I dont know how good you can see these shots but if you look at where the studs meet the pulley, a long time ago metal popped off. ive got that around 2 of the studs, should i be concerned? where can i get a nice shiny replacement?
Speaking of shiny, heres what i did to the pulleys:
ALT Pulley:
































water pump pulley:
























pulley not being used for AC after re-installation:
























Just trying to make things clean before they go back in. going to spruce up the valve cover next. Im thinking baby blue and bronze..alternate suggestions welcome.


----------



## ps2375 (Aug 13, 2003)

*Re: (joedapper)*

http://****************.com/smile/emthup.gif As far as the bit of metal missing, just have good washers under the new bolt's heads.


----------



## JPX (Nov 6, 2005)

*Re: (ps2375)*

Chicago Dril - BFD FTW! http://****************.com/smile/emthup.gif 
After all the work to get these pulleys off and clean them, make sure to paint them so they don't rust over like that again.
And WOW on that oil.







Kind of like my old brake fluid!


----------



## joedapper (Oct 6, 2009)

*Re: (JPX)*


_Quote, originally posted by *JPX* »_Chicago Dril - BFD FTW! http://****************.com/smile/emthup.gif 
After all the work to get these pulleys off and clean them, make sure to paint them so they don't rust over like that again.
And WOW on that oil.







Kind of like my old brake fluid!









I have some ideas, first, should i get them balanced? and then i was thinking baby blue and copper for the engine bay....1 project at a time.


----------



## joedapper (Oct 6, 2009)

*Re: (ps2375)*


_Quote, originally posted by *ps2375* »_Drill the head off, then get 4 new bolts. Once the head is off, the bolt will come out by hand.

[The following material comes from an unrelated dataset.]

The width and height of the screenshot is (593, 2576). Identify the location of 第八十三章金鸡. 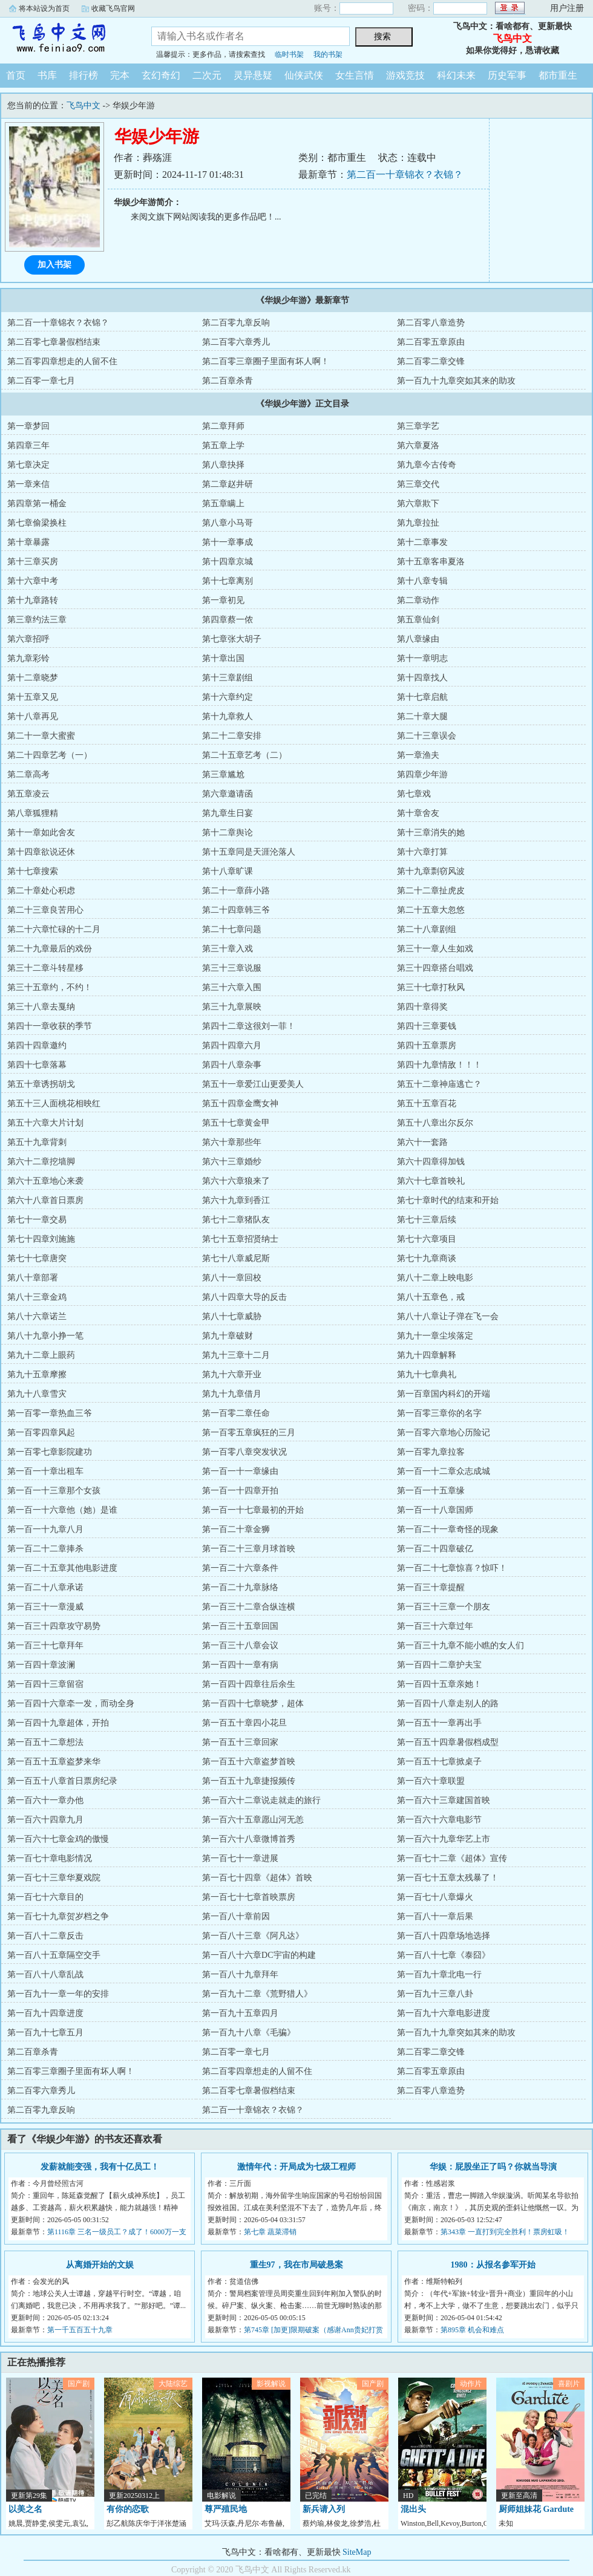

And here is the video to prove it:
http://www.youtube.com/watch?v=JiV2_VqpTcg
MAD PROPS







http://****************.com/smile/emthup.gif







http://****************.com/smile/emthup.gif







http://****************.com/smile/emthup.gif


----------



## joedapper (Oct 6, 2009)

*Re: (joedapper)*

OK....ive got it put back together and it was running, but maybe a degree off or so. Busted out the manual and started to follow the procedure, and heres where im having problems. 
There is both a dot and a line on the cam sprocket so i dont know which one to use. I can find TDC on the crank no problem, but i need to know where to position the camshaft. 
Does anyone know or can take a picture of which way the cam lobe for #1 should be? I can not trust the marks on my sprocket i guess.


----------



## joedapper (Oct 6, 2009)

*Re: 1.7 TIMING BELT REPLACEMENT - the beginning of the end. (joedapper)*

COMPLETE-ish

The dot on the back of the cam sprocket aligned tot he valve cover with the crank at TDC, and she fired right up:
http://www.youtube.com/watch?v=JDdhZyoxfTc


----------



## TheMajic86GTI (Aug 9, 2009)

*Re: 1.7 TIMING BELT REPLACEMENT - the beginning of the end. (joedapper)*

I was gona say the dot on the back aligned with the valve cover and the lobes on the cam for #1 should be pointed up like bunny ears...


----------



## joedapper (Oct 6, 2009)

*Re: 1.7 TIMING BELT REPLACEMENT - the beginning of the end. (TheMajic86GTI)*

Id like to thank everyone for their support and wisdom regarding this matter. Thank you all and happy motoring!


----------